III. Standard of Review

¶14 Whether A.S.M. is entitled to have the juvenile court review the magistrate's probable cause finding hinges on our interpretation of section 19-2.5-609(3), section 19-1-108(5.5), and C.R.M. 7(a)(3). Questions of statutory interpretation are questions of law that are subject to de novo review. Rowell, ¶ 14, 453 P.3d at 1159. So are questions of rule interpretation. See Northstar Project Mgmt., Inc. v. DLR Grp., Inc., 2013 CO 12, ¶ 12, 295 P.3d 956, 959 ("We interpret rules of procedure consistent with principles of statutory construction and, thus, review procedural rules de novo as well."); People v.

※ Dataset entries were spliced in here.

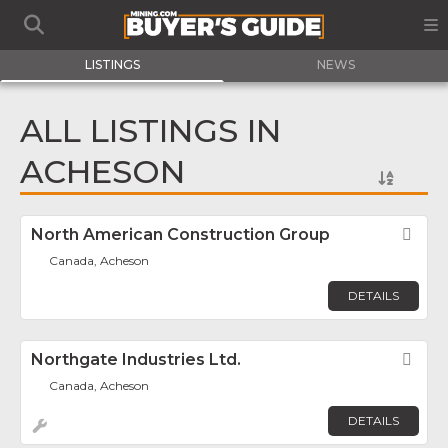
LISTINGS
NEWS
ALL LISTINGS IN
ACHESON
North American Construction Group
Fav
Canada, Acheson
DETAILS
Northgate Industries Ltd.
Fav
Canada, Acheson
DETAILS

Zhuk , 239 P.3d 437, 438-39 (Colo. 2010) (applying de novo review to construction of appellate rules).

IV. Analysis

¶15 Section 19-2.5-609, titled "Preliminary hearing-dispositional hearing," addresses preliminary hearings in delinquency proceedings. Among other things, it delineates when a juvenile or a prosecutor may demand and receive a preliminary hearing to determine whether there is probable cause to believe that the delinquent act alleged was committed by the juvenile. § 19-2.5-609(1), (2)(b). It also sets forth the timeframe within which a preliminary hearing must be held if the juvenile is being detained as a result of the delinquent act alleged. § 19-2.5-609(1)(b). Further, it states that the parties have no right to demand that the...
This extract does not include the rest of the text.